### What is required
Return the data below in full and exactly, except that the pictures are dropped.

### Stored data
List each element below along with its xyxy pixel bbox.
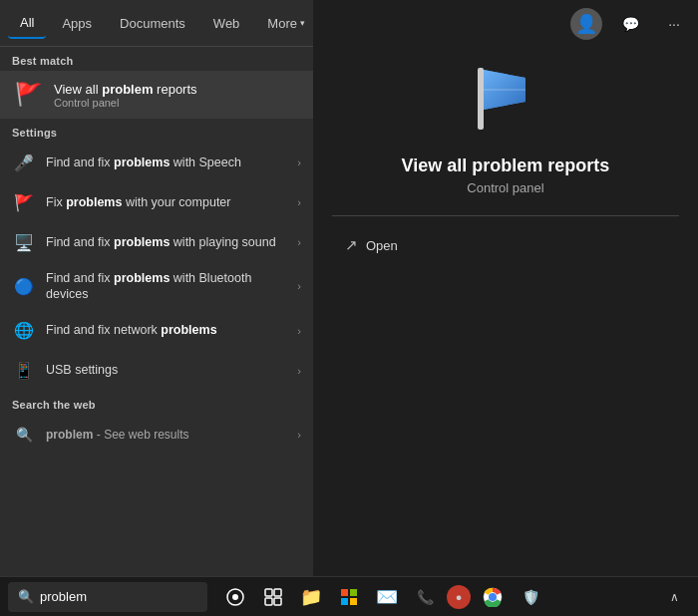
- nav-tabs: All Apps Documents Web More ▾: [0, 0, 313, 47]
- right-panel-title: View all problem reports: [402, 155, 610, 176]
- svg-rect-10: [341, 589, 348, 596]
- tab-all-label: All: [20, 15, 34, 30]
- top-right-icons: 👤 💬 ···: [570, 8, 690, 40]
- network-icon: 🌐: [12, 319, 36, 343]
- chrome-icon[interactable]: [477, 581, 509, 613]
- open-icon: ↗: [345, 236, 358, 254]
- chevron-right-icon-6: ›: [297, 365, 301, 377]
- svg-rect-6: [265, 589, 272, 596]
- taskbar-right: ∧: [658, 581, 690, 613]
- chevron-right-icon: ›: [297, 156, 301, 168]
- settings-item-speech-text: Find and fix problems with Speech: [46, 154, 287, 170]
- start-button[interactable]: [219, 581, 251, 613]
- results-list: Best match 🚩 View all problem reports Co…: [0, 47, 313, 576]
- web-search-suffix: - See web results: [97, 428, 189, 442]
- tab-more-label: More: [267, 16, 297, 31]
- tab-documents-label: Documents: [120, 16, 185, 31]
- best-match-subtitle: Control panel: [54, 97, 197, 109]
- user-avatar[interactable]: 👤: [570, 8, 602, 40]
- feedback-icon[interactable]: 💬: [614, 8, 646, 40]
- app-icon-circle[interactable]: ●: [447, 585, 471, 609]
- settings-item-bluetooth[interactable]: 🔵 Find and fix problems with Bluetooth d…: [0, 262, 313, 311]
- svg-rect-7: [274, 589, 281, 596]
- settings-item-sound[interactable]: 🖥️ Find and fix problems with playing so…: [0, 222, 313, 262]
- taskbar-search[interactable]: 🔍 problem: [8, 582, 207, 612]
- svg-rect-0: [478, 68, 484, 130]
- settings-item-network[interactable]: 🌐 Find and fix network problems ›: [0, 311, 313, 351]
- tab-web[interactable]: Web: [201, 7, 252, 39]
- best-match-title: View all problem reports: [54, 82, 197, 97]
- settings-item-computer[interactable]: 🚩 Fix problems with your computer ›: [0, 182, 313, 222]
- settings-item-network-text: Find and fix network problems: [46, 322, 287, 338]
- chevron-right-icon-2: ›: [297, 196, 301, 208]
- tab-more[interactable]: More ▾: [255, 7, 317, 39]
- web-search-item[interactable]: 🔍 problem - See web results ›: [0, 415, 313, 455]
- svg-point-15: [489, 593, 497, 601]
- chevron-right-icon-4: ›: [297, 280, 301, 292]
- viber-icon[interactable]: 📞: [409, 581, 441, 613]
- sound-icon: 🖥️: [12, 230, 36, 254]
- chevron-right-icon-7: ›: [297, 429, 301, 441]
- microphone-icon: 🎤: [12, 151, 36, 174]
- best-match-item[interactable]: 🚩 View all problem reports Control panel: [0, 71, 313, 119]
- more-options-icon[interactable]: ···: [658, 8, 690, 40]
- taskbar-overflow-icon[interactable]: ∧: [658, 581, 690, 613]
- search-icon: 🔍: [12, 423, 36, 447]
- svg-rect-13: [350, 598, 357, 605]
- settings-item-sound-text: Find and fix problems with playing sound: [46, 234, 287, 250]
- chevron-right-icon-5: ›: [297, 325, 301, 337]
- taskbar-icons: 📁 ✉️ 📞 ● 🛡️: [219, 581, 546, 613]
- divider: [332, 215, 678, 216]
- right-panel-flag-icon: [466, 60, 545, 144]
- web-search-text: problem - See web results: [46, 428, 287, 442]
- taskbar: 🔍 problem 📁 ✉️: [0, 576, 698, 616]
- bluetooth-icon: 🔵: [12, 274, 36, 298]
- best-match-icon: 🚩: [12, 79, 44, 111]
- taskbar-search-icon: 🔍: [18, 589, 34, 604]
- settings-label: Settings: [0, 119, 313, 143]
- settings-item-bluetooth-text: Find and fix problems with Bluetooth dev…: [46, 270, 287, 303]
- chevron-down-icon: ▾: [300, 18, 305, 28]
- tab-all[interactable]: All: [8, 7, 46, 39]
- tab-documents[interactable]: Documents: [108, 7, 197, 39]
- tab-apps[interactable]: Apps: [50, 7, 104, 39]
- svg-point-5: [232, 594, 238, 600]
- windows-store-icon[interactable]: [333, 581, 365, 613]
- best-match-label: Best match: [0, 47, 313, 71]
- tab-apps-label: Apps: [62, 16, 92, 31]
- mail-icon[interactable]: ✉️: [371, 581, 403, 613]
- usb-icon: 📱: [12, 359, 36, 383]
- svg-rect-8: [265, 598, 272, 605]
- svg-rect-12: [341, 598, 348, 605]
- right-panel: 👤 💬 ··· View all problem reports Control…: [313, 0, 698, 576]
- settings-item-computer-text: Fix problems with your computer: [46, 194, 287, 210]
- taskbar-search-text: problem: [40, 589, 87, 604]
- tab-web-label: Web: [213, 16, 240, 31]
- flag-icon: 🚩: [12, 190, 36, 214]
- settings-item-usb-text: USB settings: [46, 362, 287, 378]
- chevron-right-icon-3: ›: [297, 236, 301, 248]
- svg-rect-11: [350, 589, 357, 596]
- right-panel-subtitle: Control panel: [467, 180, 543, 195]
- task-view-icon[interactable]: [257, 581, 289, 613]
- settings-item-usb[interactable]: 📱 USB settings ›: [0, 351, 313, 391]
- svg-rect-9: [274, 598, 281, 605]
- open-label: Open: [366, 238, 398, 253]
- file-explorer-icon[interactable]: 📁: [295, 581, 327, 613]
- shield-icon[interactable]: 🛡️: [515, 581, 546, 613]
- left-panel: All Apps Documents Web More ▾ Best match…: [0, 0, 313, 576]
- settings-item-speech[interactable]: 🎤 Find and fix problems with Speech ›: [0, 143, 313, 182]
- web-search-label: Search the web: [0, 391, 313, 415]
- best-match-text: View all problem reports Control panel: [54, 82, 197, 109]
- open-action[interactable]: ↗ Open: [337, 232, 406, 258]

### The answer
List each element below along with its xyxy pixel bbox.
- nav-tabs: All Apps Documents Web More ▾: [0, 0, 313, 47]
- right-panel-title: View all problem reports: [402, 155, 610, 176]
- svg-rect-10: [341, 589, 348, 596]
- tab-all-label: All: [20, 15, 34, 30]
- top-right-icons: 👤 💬 ···: [570, 8, 690, 40]
- network-icon: 🌐: [12, 319, 36, 343]
- chrome-icon[interactable]: [477, 581, 509, 613]
- open-icon: ↗: [345, 236, 358, 254]
- chevron-right-icon-6: ›: [297, 365, 301, 377]
- svg-rect-6: [265, 589, 272, 596]
- taskbar-right: ∧: [658, 581, 690, 613]
- chevron-right-icon: ›: [297, 156, 301, 168]
- settings-item-speech-text: Find and fix problems with Speech: [46, 154, 287, 170]
- start-button[interactable]: [219, 581, 251, 613]
- results-list: Best match 🚩 View all problem reports Co…: [0, 47, 313, 576]
- web-search-suffix: - See web results: [97, 428, 189, 442]
- tab-more-label: More: [267, 16, 297, 31]
- tab-documents-label: Documents: [120, 16, 185, 31]
- best-match-subtitle: Control panel: [54, 97, 197, 109]
- user-avatar[interactable]: 👤: [570, 8, 602, 40]
- feedback-icon[interactable]: 💬: [614, 8, 646, 40]
- app-icon-circle[interactable]: ●: [447, 585, 471, 609]
- settings-item-bluetooth[interactable]: 🔵 Find and fix problems with Bluetooth d…: [0, 262, 313, 311]
- svg-rect-7: [274, 589, 281, 596]
- settings-item-sound[interactable]: 🖥️ Find and fix problems with playing so…: [0, 222, 313, 262]
- taskbar-search[interactable]: 🔍 problem: [8, 582, 207, 612]
- svg-rect-0: [478, 68, 484, 130]
- settings-item-network[interactable]: 🌐 Find and fix network problems ›: [0, 311, 313, 351]
- tab-web[interactable]: Web: [201, 7, 252, 39]
- best-match-title: View all problem reports: [54, 82, 197, 97]
- settings-item-computer[interactable]: 🚩 Fix problems with your computer ›: [0, 182, 313, 222]
- settings-item-network-text: Find and fix network problems: [46, 322, 287, 338]
- chevron-right-icon-2: ›: [297, 196, 301, 208]
- tab-more[interactable]: More ▾: [255, 7, 317, 39]
- web-search-item[interactable]: 🔍 problem - See web results ›: [0, 415, 313, 455]
- svg-point-15: [489, 593, 497, 601]
- chevron-right-icon-4: ›: [297, 280, 301, 292]
- viber-icon[interactable]: 📞: [409, 581, 441, 613]
- sound-icon: 🖥️: [12, 230, 36, 254]
- chevron-right-icon-7: ›: [297, 429, 301, 441]
- microphone-icon: 🎤: [12, 151, 36, 174]
- best-match-item[interactable]: 🚩 View all problem reports Control panel: [0, 71, 313, 119]
- more-options-icon[interactable]: ···: [658, 8, 690, 40]
- taskbar-overflow-icon[interactable]: ∧: [658, 581, 690, 613]
- search-icon: 🔍: [12, 423, 36, 447]
- svg-rect-13: [350, 598, 357, 605]
- settings-item-sound-text: Find and fix problems with playing sound: [46, 234, 287, 250]
- chevron-right-icon-5: ›: [297, 325, 301, 337]
- taskbar-icons: 📁 ✉️ 📞 ● 🛡️: [219, 581, 546, 613]
- divider: [332, 215, 678, 216]
- right-panel-flag-icon: [466, 60, 545, 144]
- web-search-text: problem - See web results: [46, 428, 287, 442]
- taskbar: 🔍 problem 📁 ✉️: [0, 576, 698, 616]
- bluetooth-icon: 🔵: [12, 274, 36, 298]
- best-match-icon: 🚩: [12, 79, 44, 111]
- taskbar-search-icon: 🔍: [18, 589, 34, 604]
- settings-label: Settings: [0, 119, 313, 143]
- settings-item-bluetooth-text: Find and fix problems with Bluetooth dev…: [46, 270, 287, 303]
- chevron-down-icon: ▾: [300, 18, 305, 28]
- tab-all[interactable]: All: [8, 7, 46, 39]
- tab-documents[interactable]: Documents: [108, 7, 197, 39]
- tab-apps[interactable]: Apps: [50, 7, 104, 39]
- svg-point-5: [232, 594, 238, 600]
- windows-store-icon[interactable]: [333, 581, 365, 613]
- best-match-label: Best match: [0, 47, 313, 71]
- tab-apps-label: Apps: [62, 16, 92, 31]
- mail-icon[interactable]: ✉️: [371, 581, 403, 613]
- usb-icon: 📱: [12, 359, 36, 383]
- svg-rect-8: [265, 598, 272, 605]
- svg-rect-12: [341, 598, 348, 605]
- right-panel: 👤 💬 ··· View all problem reports Control…: [313, 0, 698, 576]
- settings-item-computer-text: Fix problems with your computer: [46, 194, 287, 210]
- taskbar-search-text: problem: [40, 589, 87, 604]
- tab-web-label: Web: [213, 16, 240, 31]
- flag-icon: 🚩: [12, 190, 36, 214]
- settings-item-usb-text: USB settings: [46, 362, 287, 378]
- chevron-right-icon-3: ›: [297, 236, 301, 248]
- svg-rect-11: [350, 589, 357, 596]
- right-panel-subtitle: Control panel: [467, 180, 543, 195]
- task-view-icon[interactable]: [257, 581, 289, 613]
- settings-item-usb[interactable]: 📱 USB settings ›: [0, 351, 313, 391]
- svg-rect-9: [274, 598, 281, 605]
- open-label: Open: [366, 238, 398, 253]
- file-explorer-icon[interactable]: 📁: [295, 581, 327, 613]
- shield-icon[interactable]: 🛡️: [515, 581, 546, 613]
- left-panel: All Apps Documents Web More ▾ Best match…: [0, 0, 313, 576]
- settings-item-speech[interactable]: 🎤 Find and fix problems with Speech ›: [0, 143, 313, 182]
- web-search-label: Search the web: [0, 391, 313, 415]
- best-match-text: View all problem reports Control panel: [54, 82, 197, 109]
- open-action[interactable]: ↗ Open: [337, 232, 406, 258]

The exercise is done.